Ao mudar-me de minha freguesia para uma cidade com ruas
calçadas e foros de Comarca de Terceira Entrância, fui
matriculado num grupo escolar onde se já ensinava pelo
tal método universal: boa parte da meninada já sabia
ler, as meninas, principal e estridentemente.
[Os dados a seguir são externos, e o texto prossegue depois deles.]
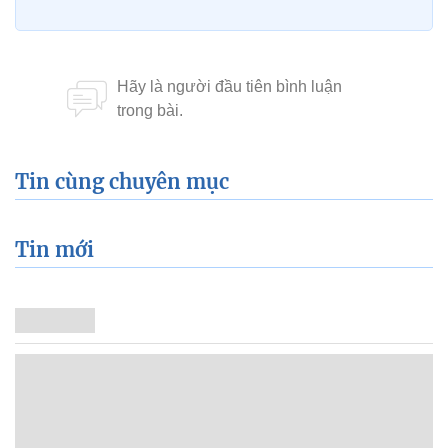
Tin cùng chuyên mục
Tin mới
Os meninos, ao que me consta - e me constrange - de
lembranças daquela fase, iam pouco além do clássico
monossílabo que, alegremente, grafavam com giz, carvão
ou caco de telha, em muros e janelas desassistidos - e
com acento agudo: cú.
Mas um dia cheguei em casa todo refesteloso e
jactante: Havia aprendido a escrever Guiomar pula vela
sem queimar!
Minha irmã mais velha, já aluna do Curso de Admissão,
e sempre boa aluna, além de ter letra bonita não
resistiu à minha clesice e me desafiou a mostrar minha
recém adquirida, e tão súbita sapiência.
Abri o caderno e lasquei aquela linha encaracolada de
ls minúsculos sucessivos, interligados e à medida
que ia correndo o lápis, em ascensão, para formar o
topo do l soltava os pulmões: puuuuuuuuula
veeeeeeeeeeeeela, e baixando: seeeeem
queiiiiiiiiiimar.
Mas não fui eu que inventei essa escrita, e nisso
forneci os créditos devidos: era uma Dona Mariana,
professora substituta, que nos ensinara a substituir
aquele montão de letras por movimentos mais
harmoniosos. Já da Guiomar, ainda hei de falar -
no dia em que ela com sua vela, irá se queimar.